*Try it*.
Somewhere below are a line with "rattles, just seamless motion." and a later line with "precise. The aluminum-rimmed flywheel adds". Output exactly those lines and all lines between them.
[Input]
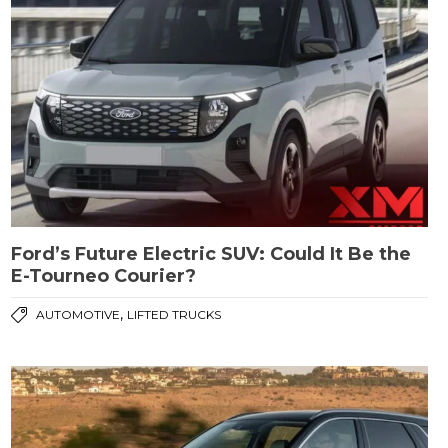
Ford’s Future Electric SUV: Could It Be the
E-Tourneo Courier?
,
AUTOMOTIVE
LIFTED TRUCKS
[/Input]
[Input]
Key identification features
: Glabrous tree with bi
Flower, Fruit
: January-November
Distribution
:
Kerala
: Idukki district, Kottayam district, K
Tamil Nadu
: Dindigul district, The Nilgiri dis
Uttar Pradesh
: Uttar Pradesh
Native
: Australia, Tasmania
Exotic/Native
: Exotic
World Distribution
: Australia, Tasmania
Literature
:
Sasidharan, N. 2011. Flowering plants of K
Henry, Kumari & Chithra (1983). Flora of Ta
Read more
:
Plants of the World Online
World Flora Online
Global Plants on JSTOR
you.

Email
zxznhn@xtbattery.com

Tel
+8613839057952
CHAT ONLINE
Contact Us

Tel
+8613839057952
[/Input]
[Input]
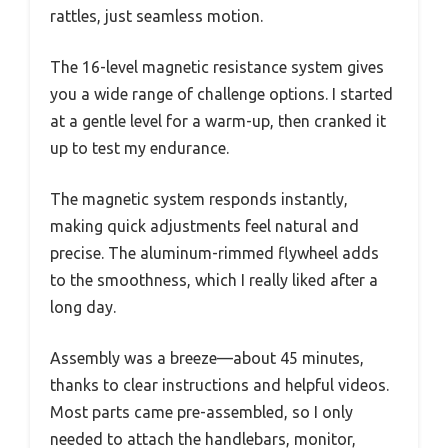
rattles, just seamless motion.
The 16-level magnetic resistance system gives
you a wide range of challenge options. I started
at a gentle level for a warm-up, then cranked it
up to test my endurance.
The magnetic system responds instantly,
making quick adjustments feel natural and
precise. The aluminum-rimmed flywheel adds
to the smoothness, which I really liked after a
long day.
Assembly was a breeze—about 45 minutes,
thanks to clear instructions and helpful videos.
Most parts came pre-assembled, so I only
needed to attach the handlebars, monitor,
[/Input]
*Answer to the problem*.
rattles, just seamless motion.
The 16-level magnetic resistance system gives
you a wide range of challenge options. I started
at a gentle level for a warm-up, then cranked it
up to test my endurance.
The magnetic system responds instantly,
making quick adjustments feel natural and
precise. The aluminum-rimmed flywheel adds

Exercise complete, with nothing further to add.